Problem details: Where the string "Tamala" appears in a line of the data, show that line.
━━━━━ Data shown
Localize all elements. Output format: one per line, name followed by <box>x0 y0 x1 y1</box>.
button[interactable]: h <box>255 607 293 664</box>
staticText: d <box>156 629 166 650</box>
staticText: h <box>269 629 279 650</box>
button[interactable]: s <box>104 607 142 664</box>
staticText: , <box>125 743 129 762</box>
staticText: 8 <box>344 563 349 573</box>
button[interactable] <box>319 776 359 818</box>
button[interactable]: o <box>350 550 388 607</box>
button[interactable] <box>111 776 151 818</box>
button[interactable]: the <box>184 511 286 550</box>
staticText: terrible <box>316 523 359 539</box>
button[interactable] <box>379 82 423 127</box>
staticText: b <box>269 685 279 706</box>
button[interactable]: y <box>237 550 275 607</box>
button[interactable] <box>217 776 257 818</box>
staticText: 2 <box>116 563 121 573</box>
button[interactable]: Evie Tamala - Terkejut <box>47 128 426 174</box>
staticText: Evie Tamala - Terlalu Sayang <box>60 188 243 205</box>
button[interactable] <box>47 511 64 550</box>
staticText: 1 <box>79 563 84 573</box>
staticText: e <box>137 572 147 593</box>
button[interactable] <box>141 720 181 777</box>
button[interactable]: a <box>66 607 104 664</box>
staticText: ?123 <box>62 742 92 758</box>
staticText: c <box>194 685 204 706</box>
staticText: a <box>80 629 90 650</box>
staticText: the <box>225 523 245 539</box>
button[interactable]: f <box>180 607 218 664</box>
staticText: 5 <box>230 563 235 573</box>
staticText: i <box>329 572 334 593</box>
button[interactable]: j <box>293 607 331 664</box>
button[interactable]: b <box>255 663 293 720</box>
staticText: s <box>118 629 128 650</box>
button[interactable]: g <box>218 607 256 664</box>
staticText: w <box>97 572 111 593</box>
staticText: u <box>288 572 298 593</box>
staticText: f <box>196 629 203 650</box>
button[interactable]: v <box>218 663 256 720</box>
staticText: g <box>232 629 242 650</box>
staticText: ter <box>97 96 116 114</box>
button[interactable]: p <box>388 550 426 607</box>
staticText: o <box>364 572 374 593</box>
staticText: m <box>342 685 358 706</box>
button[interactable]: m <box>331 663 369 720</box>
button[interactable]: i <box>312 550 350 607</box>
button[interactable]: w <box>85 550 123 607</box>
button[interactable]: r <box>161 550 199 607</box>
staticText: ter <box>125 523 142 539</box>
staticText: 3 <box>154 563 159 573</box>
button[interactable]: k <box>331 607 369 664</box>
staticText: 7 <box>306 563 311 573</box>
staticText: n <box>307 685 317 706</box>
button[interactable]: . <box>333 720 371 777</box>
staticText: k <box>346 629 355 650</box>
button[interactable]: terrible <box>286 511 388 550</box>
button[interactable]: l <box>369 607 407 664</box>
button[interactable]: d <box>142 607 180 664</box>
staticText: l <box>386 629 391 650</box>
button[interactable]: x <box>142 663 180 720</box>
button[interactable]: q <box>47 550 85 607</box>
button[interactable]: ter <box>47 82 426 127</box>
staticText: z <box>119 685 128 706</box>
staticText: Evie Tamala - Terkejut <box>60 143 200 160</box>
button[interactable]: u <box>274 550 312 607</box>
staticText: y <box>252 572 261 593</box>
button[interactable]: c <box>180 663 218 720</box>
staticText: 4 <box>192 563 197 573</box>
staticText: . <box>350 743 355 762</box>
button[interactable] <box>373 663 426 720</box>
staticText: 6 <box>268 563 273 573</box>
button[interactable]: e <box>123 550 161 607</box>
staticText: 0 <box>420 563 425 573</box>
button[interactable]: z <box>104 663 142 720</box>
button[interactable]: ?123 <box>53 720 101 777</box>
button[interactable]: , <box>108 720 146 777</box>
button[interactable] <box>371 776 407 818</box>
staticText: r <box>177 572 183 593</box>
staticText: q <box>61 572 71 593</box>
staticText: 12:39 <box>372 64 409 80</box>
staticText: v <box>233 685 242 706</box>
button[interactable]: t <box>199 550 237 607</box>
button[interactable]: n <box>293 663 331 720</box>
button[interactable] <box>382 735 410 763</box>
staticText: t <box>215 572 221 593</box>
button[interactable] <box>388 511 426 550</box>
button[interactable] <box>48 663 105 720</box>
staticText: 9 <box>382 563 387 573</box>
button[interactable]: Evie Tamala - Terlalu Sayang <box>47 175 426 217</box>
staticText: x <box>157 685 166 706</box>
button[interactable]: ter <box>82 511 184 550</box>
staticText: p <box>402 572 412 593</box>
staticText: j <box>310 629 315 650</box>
━━━━━━━━━━
Answer to this exercise:
button[interactable]: Evie Tamala - Terkejut <box>47 128 426 174</box>
staticText: Evie Tamala - Terlalu Sayang <box>60 188 243 205</box>
staticText: Evie Tamala - Terkejut <box>60 143 200 160</box>
button[interactable]: Evie Tamala - Terlalu Sayang <box>47 175 426 217</box>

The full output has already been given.